Les outsiders sont prêts à frapper
La France et l’Espagne arrivent donc avec de vrais arguments avant le Championnat du Monde 2026, mais rien ne sera joué d’avance. Derrière la France et l’Espagne, la marge n’est pas énorme. Le Brésil reste impressionnant sur le plan offensif et l’arrivée de Carlo Ancelotti donne forcément un nouveau cadre à une équipe qui veut redevenir une vraie machine de tournoi. Le talent est là, comme toujours. La question sera de savoir si le Brésil peut retrouver cette maîtrise collective qui transforme une belle sélection en champion potentiel.
Le Portugal arrive également avec un effectif très fort. La sélection de Roberto Martínez possède de la qualité partout, avec un mélange intéressant entre cadres expérimentés et joueurs capables de mettre beaucoup d’intensité. Le point d’équilibre autour de Cristiano Ronaldo restera l’un des sujets à suivre : comment l’utiliser, quand, et avec quel impact sur le collectif ?
L’Angleterre, elle, continue d’être très attendue. Sur le papier, il y a énormément de talent. Mais comme souvent, la vraie question se posera dans les moments chauds.

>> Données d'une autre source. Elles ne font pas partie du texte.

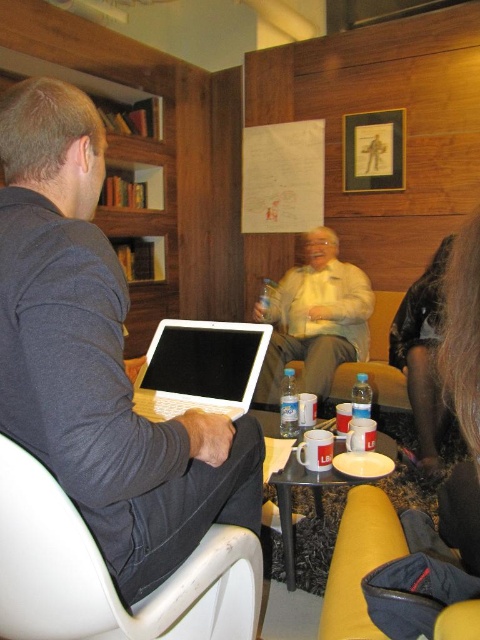 Question: Is white plastic laptop at left behind black plastic table at lower center?

Choices:
 (A) yes
 (B) no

Quand le match se ferme, quand la pression monte, quand le stade devient lourd : est-ce que l’Angleterre aura ce petit supplément de calme qui fait la différence ?

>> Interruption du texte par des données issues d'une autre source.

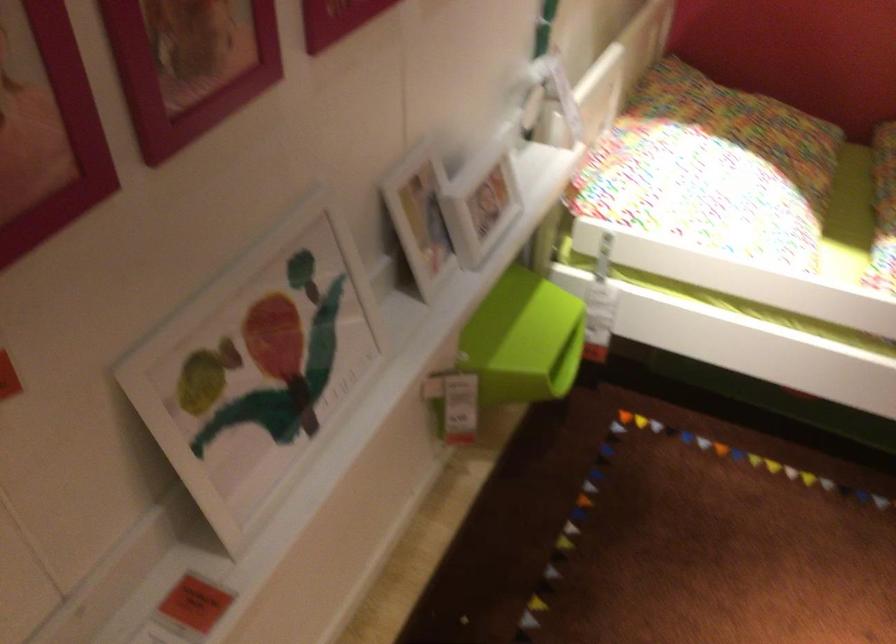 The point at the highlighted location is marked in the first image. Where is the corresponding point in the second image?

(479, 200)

Impossible aussi d’écarter l’Allemagne et l’Argentine. L’Allemagne n’a jamais besoin d’être parfaite pour redevenir dangereuse dans un grand tournoi. L’Argentine, championne du monde en titre, conserve cette expérience des matches à haute tension. Même avec une génération qui évolue, ce type d’équipe ne disparaît jamais vraiment du radar.
Et les Diables dans tout ça ?
La Belgique n’arrive pas comme favorite numéro un, et c’est peut-être très bien comme ça. Les attentes sont différentes, la pression aussi. Les Diables ont encore des profils capables de faire basculer un match, mais il faudra trouver le bon équilibre entre expérience, fraîcheur et solidité collective.
Kevin De Bruyne reste la clé évidente. S’il est proche de son meilleur niveau, il peut encore changer le rythme d’un match avec une passe, un centre ou une frappe. Devant, Romelu Lukaku aura aussi son rôle à jouer. Dans un tournoi pareil, un buteur qui prend confiance au bon moment peut modifier toute la trajectoire d’une équipe.
Alors oui, la France et l’Espagne démarrent avec une longueur d’avance dans la discussion des favoris du Championnat du Monde 2026. Mais un tournoi ne se gagne jamais sur papier. Pour les Diables, ce Championnat du Monde 2026 peut aussi devenir une belle occasion de surprendre sans porter toute la pression des grands favoris. Il se gagne sur le terrain, dans les détails, dans les temps faibles bien gérés et dans les moments forts bien exploités. Et c’est précisément pour ça qu’on va le suivre de très près.